What a day for Patrick Wisdom, the 29-year-old reserve fill-in, who is stepping up because the Cubs are without so many guys on the positional side. He singled and homered twice, with a big smile in the process.
Through 16 plate appearances, Wisdom is hitting .467/.500/1.133 (334 wRC+) with three homers. It’s really been quite fun to watch.
Wisdom also lodged a strikeout on the day … taking a 3-2 pitch that was about four inches off the plate. So between that should-be walk and that one he crushed last week that the wind blew back 75 feet, if you were just eyeballing his performance, rather than his numbers, you could argue Wisdom has been even better in his small sample.
So then the question I hear a lot: is Wisdom actually A Guy, or is he just on a flukey streak? And if he’s A Guy, how does a 29-year-old who is good not break out in the big leagues long before now?

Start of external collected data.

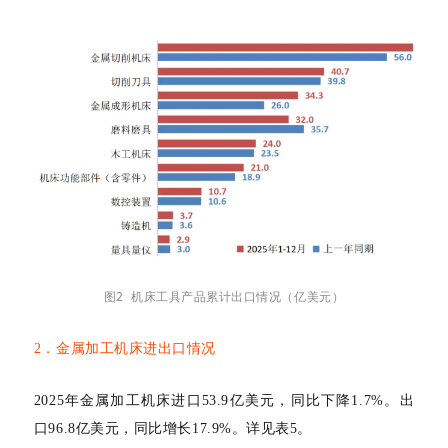
图2 机床工具产品累计出口情况（亿美元）
2．金属加工机床进出口情况
2025年金属加工机床进口53.9亿美元，同比下降1.7%。出
口96.8亿美元，同比增长17.9%。详见表5。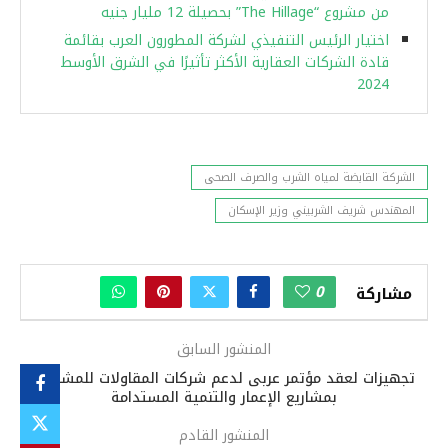
من مشروع “The Hillage” بحصيلة 12 مليار جنيه
اختيار الرئيس التنفيذي لشركة المطورون العرب بقائمة
قادة الشركات العقارية الأكثر تأثيرًا في الشرق الأوسط
2024
الشركة القابضة لمياه الشرب والصرف الصحى
المهندس شريف الشربيني وزير الإسكان
0
مشاركة
المنشور السابق
تجهيزات لعقد مؤتمر عربى لدعم شركات المقاولات للمشاركة
بمشاريع الإعمار والتنمية المستدامة
المنشور القادم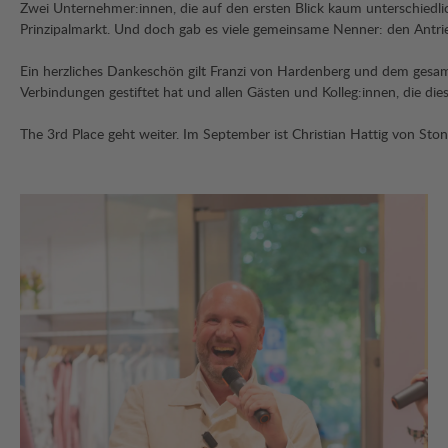
Zwei Unternehmer:innen, die auf den ersten Blick kaum unterschiedlich
Prinzipalmarkt. Und doch gab es viele gemeinsame Nenner: den Antrie
Ein herzliches Dankeschön gilt Franzi von Hardenberg und dem gesam
Verbindungen gestiftet hat und allen Gästen und Kolleg:innen, die
The 3rd Place geht weiter. Im September ist Christian Hattig von Ston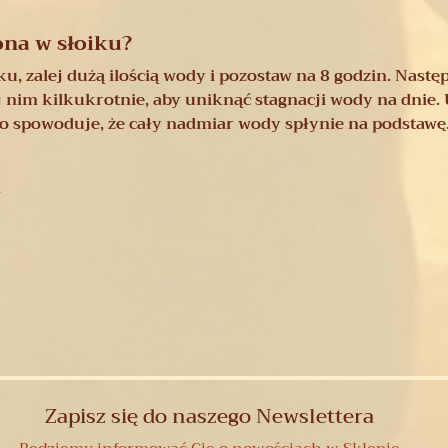
ona w słoiku?
u, zalej dużą ilością wody i pozostaw na 8 godzin. Nast
j nim kilkukrotnie, aby uniknąć stagnacji wody na dnie
o spowoduje, że cały nadmiar wody spłynie na podstawę
m
Zapisz się do naszego Newslettera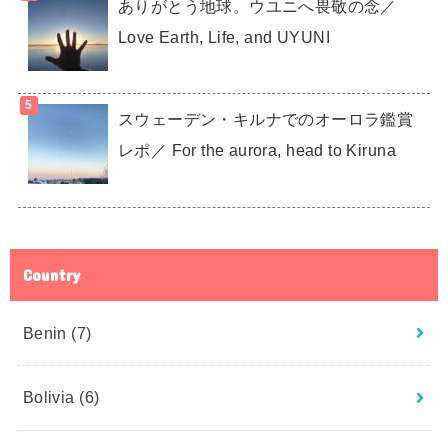
ありがとう地球。ウユニへ畏敬の念／
Love Earth, Life, and UYUNI
スウェーデン・キルナでのオーロラ鑑賞
レポ／ For the aurora, head to Kiruna
Country
Benin
(7)
Bolivia
(6)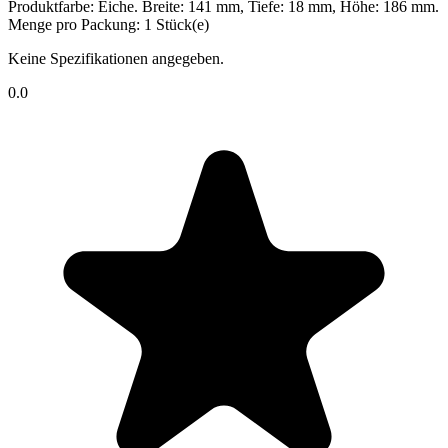
Produktfarbe: Eiche. Breite: 141 mm, Tiefe: 18 mm, Höhe: 186 mm.
Menge pro Packung: 1 Stück(e)
Keine Spezifikationen angegeben.
0.0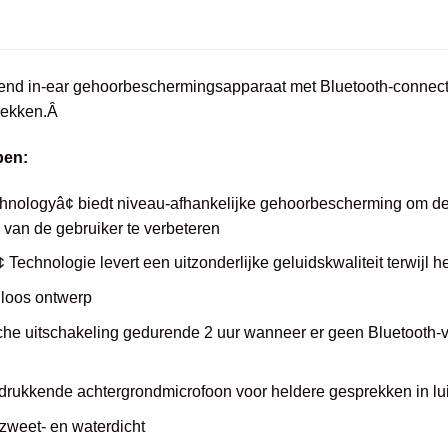
end in-ear gehoorbeschermingsapparaat met Bluetooth-connecti
rekken.Â
pen:
nologyâ¢ biedt niveau-afhankelijke gehoorbescherming om de v
 van de gebruiker te verbeteren
 Technologie levert een uitzonderlijke geluidskwaliteit terwijl 
dloos ontwerp
he uitschakeling gedurende 2 uur wanneer er geen Bluetooth-ver
rukkende achtergrondmicrofoon voor heldere gesprekken in l
 zweet- en waterdicht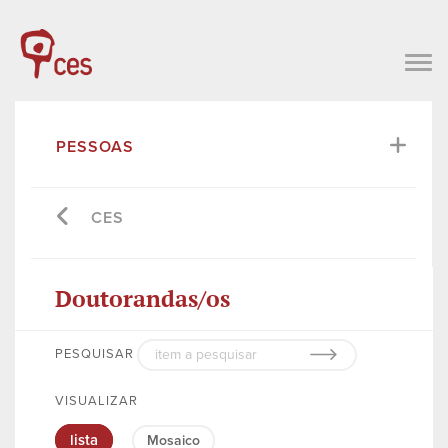
PESSOAS
CES
Doutorandas/os
PESQUISAR
VISUALIZAR
lista
Mosaico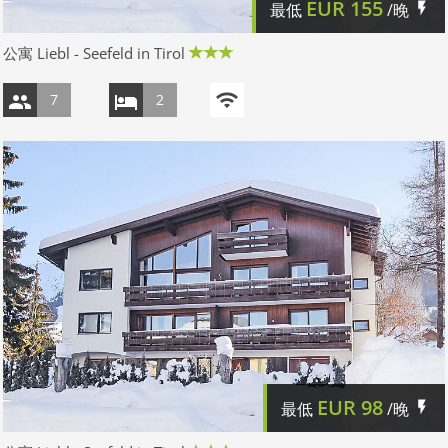
EUR
155
最低
/晚
公寓 Liebl - Seefeld in Tirol
7
2
EUR
98
最低
/晚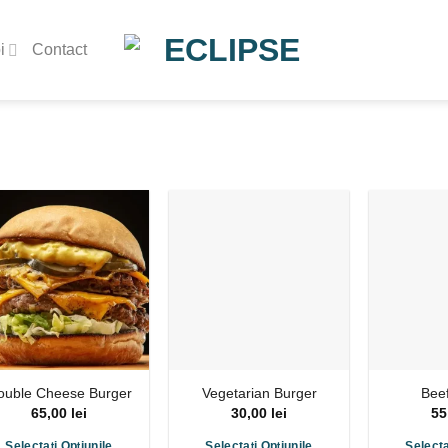
i
Contact
ouble Cheese Burger
Vegetarian Burger
Bee
65,00
lei
30,00
lei
55
Selectați Opțiunile
Selectați Opțiunile
Selecta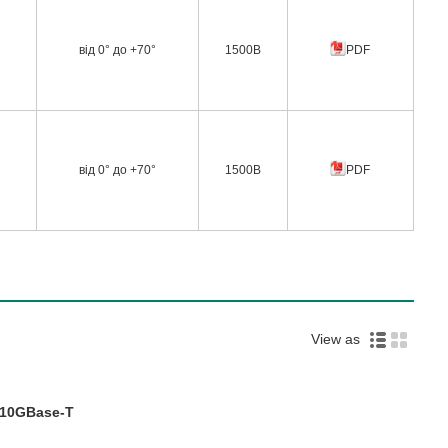
від 0° до +70°
1500В
PDF
від 0° до +70°
1500В
PDF
View as
10GBase-T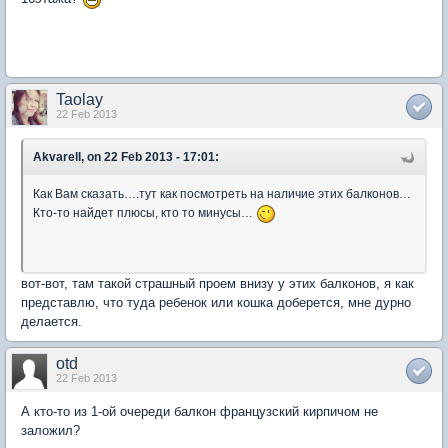
Taolay
22 Feb 2013
Akvarell, on 22 Feb 2013 - 17:01:
Как Вам сказать….тут как посмотреть на наличие этих балконов…
Кто-то найдет плюсы, кто то минусы…
вот-вот, там такой страшный проем внизу у этих балконов, я как
представлю, что туда ребенок или кошка доберется, мне дурно
делается.
otd
22 Feb 2013
А кто-то из 1-ой очереди балкон французский кирпичом не
заложил?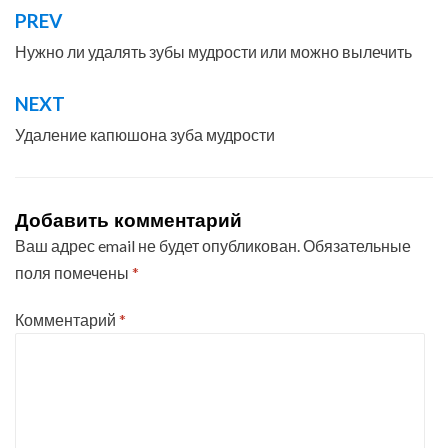
PREV
Навигация
по
Нужно ли удалять зубы мудрости или можно вылечить
записям
NEXT
Удаление капюшона зуба мудрости
Добавить комментарий
Ваш адрес email не будет опубликован.
Обязательные
поля помечены
*
Комментарий
*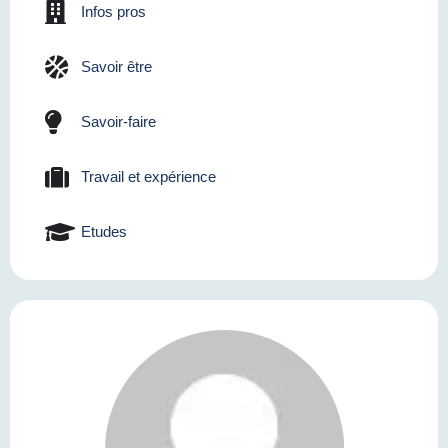
Infos pros
Savoir être
Savoir-faire
Travail et expérience
Etudes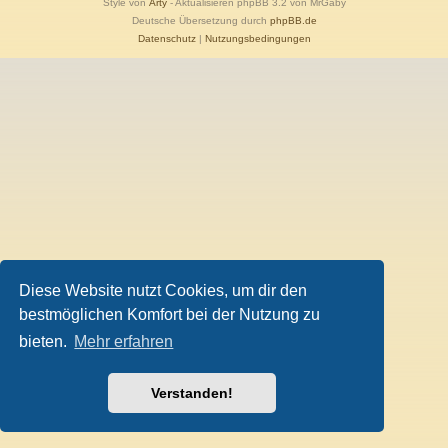
Style von
Arty
- Aktualisieren phpBB 3.2 von MrGaby
Deutsche Übersetzung durch
phpBB.de
Datenschutz
|
Nutzungsbedingungen
Diese Website nutzt Cookies, um dir den
bestmöglichen Komfort bei der Nutzung zu
bieten.
Mehr erfahren
Verstanden!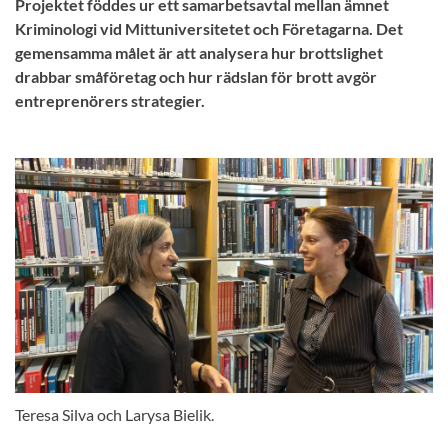
Projektet föddes ur ett samarbetsavtal mellan ämnet
Kriminologi vid Mittuniversitetet och Företagarna. Det
gemensamma målet är att analysera hur brottslighet
drabbar småföretag och hur rädslan för brott avgör
entreprenörers strategier.
Teresa Silva och Larysa Bielik.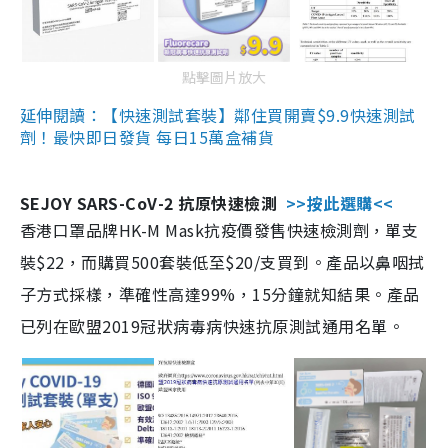
點擊圖片放大
延伸閱讀：【快速測試套裝】鄰住買開賣$9.9快速測試
劑！最快即日發貨 每日15萬盒補貨
SEJOY SARS-CoV-2 抗原快速檢測
>>按此選購<<
香港口罩品牌HK-M Mask抗疫價發售快速檢測劑，單支
裝$22，而購買500套裝低至$20/支買到。產品以鼻咽拭
子方式採樣，準確性高達99%，15分鐘就知結果。產品
已列在歐盟2019冠狀病毒病快速抗原測試通用名單。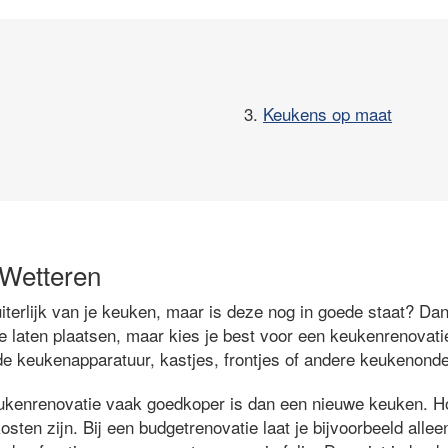
3.
Keukens op maat
 Wetteren
iterlijk van je keuken, maar is deze nog in goede staat? Dan
 laten plaatsen, maar kies je best voor een keukenrenovatie 
 de keukenapparatuur, kastjes, frontjes of andere keukenonde
ukenrenovatie vaak goedkoper is dan een nieuwe keuken. Ho
sten zijn. Bij een budgetrenovatie laat je bijvoorbeeld alle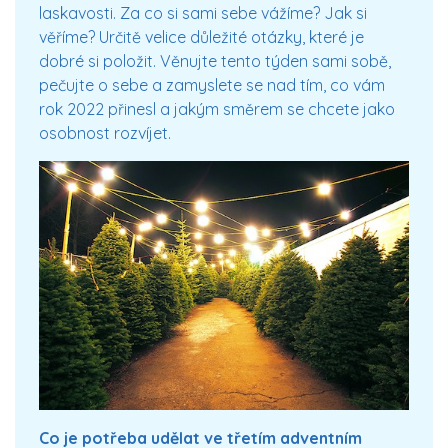
laskavosti. Za co si sami sebe vážíme? Jak si
věříme? Určitě velice důležité otázky, které je
dobré si položit. Věnujte tento týden sami sobě,
pečujte o sebe a zamyslete se nad tím, co vám
rok 2022 přinesl a jakým směrem se chcete jako
osobnost rozvíjet.
Co je potřeba udělat ve třetím adventním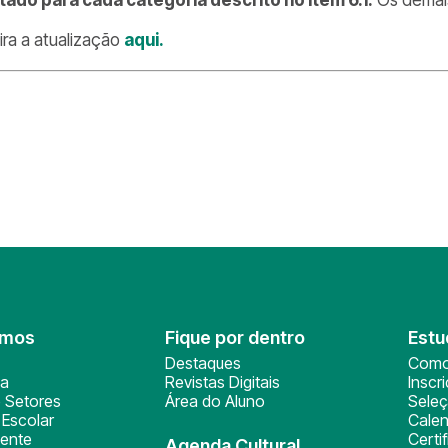
ira a atualização
aqui.
omos
Fique por dentro
Estu
Destaques
Como
ça
Revistas Digitais
Inscr
 Setores
Área do Aluno
Sele
Escolar
Calen
ente
Certi
Agenda Cultural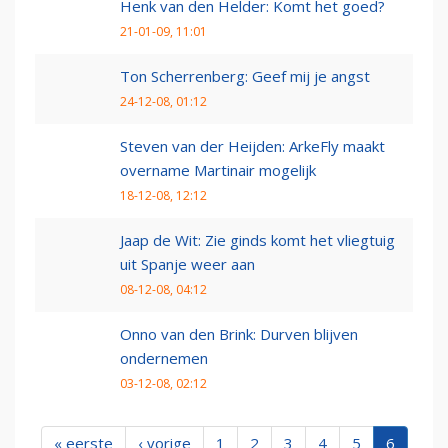
Henk van den Helder: Komt het goed?
21-01-09, 11:01
Ton Scherrenberg: Geef mij je angst
24-12-08, 01:12
Steven van der Heijden: ArkeFly maakt
overname Martinair mogelijk
18-12-08, 12:12
Jaap de Wit: Zie ginds komt het vliegtuig
uit Spanje weer aan
08-12-08, 04:12
Onno van den Brink: Durven blijven
ondernemen
03-12-08, 02:12
« eerste
‹ vorige
1
2
3
4
5
6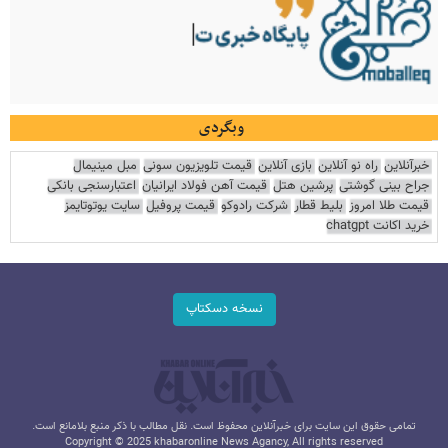
وبگردی
خبرآنلاین
راه نو آنلاین
بازی آنلاین
قیمت تلویزیون سونی
مبل مینیمال
جراح بینی گوشتی
پرشین هتل
قیمت آهن فولاد ایرانیان
اعتبارسنجی بانکی
قیمت طلا امروز
بلیط قطار
شرکت رادوکو
قیمت پروفیل
سایت یوتوتایمز
خرید اکانت chatgpt
نسخه دسکتاپ
تمامی حقوق این سایت برای خبرآنلاین محفوظ است. نقل مطالب با ذکر منبع بلامانع است.
Copyright © 2025 khabaronline News Agancy, All rights reserved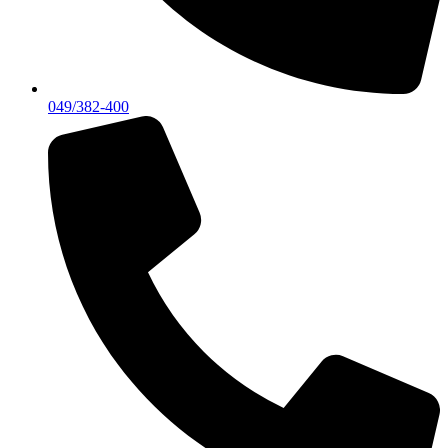
049/382-400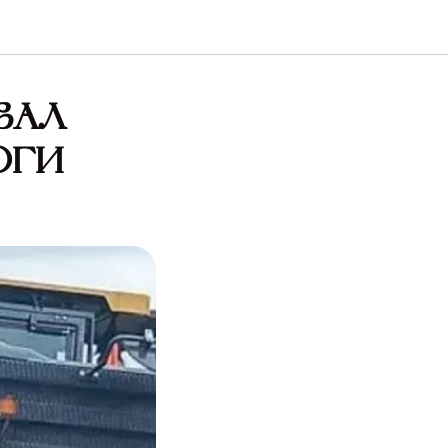
вал
оги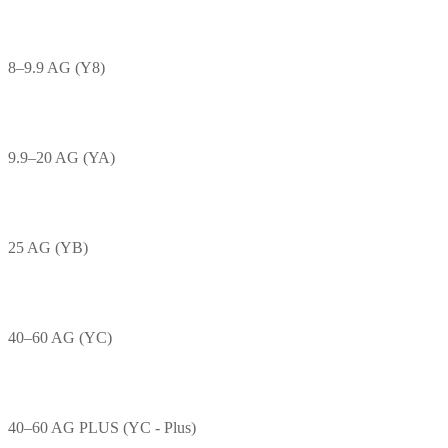
8–9.9 AG (Y8)
9.9–20 AG (YA)
25 AG (YB)
40–60 AG (YC)
40–60 AG PLUS (YC - Plus)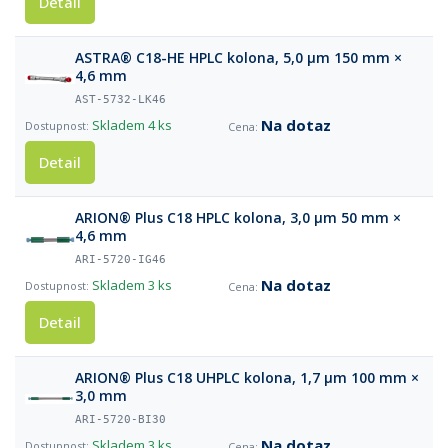
Detail
ASTRA® C18-HE HPLC kolona, 5,0 µm 150 mm ×
4,6 mm
AST-5732-LK46
Na dotaz
Skladem
4 ks
Detail
ARION® Plus C18 HPLC kolona, 3,0 µm 50 mm ×
4,6 mm
ARI-5720-IG46
Na dotaz
Skladem
3 ks
Detail
ARION® Plus C18 UHPLC kolona, 1,7 µm 100 mm ×
3,0 mm
ARI-5720-BI30
Na dotaz
Skladem
3 ks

To that second part, I certainly have thoughts, but I’d be derelict in my duty if I didn’t admit that, much more often than not, short-term pop-up guys like Wisdom eventually fade and fade hard. We’ve seen it before, we’ll see it again, pitchers and scouts adjust, baseball is hard, etc.
But I would *also* be derelict if I didn’t point out that Wisdom’s experience and trajectory aren’t quite the same as some other 29-year-old you might’ve seen pop for a couple weeks. For one thing, this isn’t his first big league experience. He had the same kind of stretch like this as a part-time/bench guy with the Cardinals over 32 games back in 2018. That year, after developing along a normal path for a 2012 compensatory draft pick (52nd overall), Wisdom was raking at Triple-A as a third baseman before getting that taste of the bigs at age 26. Not all that unusual for a dude who might become A Guy.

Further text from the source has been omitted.